*** MATERIAL SUPPLIED ***
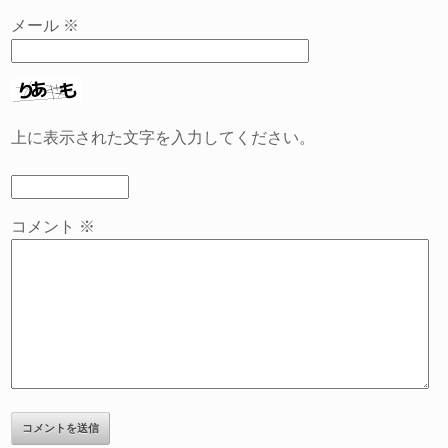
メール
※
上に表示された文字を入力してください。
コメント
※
***
*** MATERIAL SUPPLIED ***
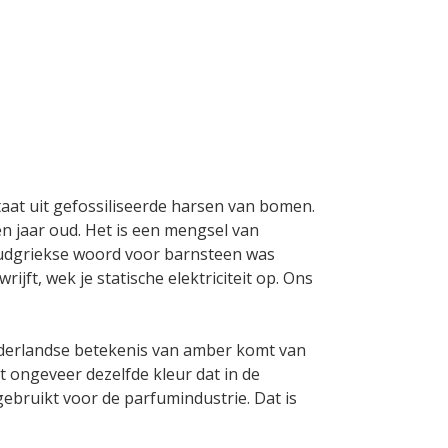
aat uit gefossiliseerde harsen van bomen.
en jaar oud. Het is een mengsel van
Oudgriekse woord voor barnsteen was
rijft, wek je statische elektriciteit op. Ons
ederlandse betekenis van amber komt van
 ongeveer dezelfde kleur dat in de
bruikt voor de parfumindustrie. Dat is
***
*** MATERIAL SUPPLIED ***
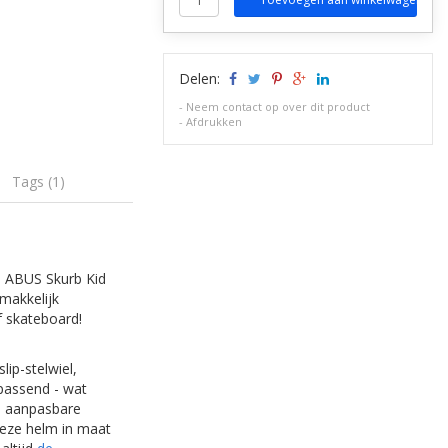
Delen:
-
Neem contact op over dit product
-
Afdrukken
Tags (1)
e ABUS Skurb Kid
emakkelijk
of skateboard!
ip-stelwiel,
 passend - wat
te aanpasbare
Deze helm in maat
***
WHAT IS BEING ASKED -> Leave out every line above except those from the line with "e ABUS Skurb Kid" up to and including the line with "Deze helm in maat", and copy those exactly.

REPLY TO THE TASK ->
e ABUS Skurb Kid
emakkelijk
of skateboard!
ip-stelwiel,
 passend - wat
te aanpasbare
Deze helm in maat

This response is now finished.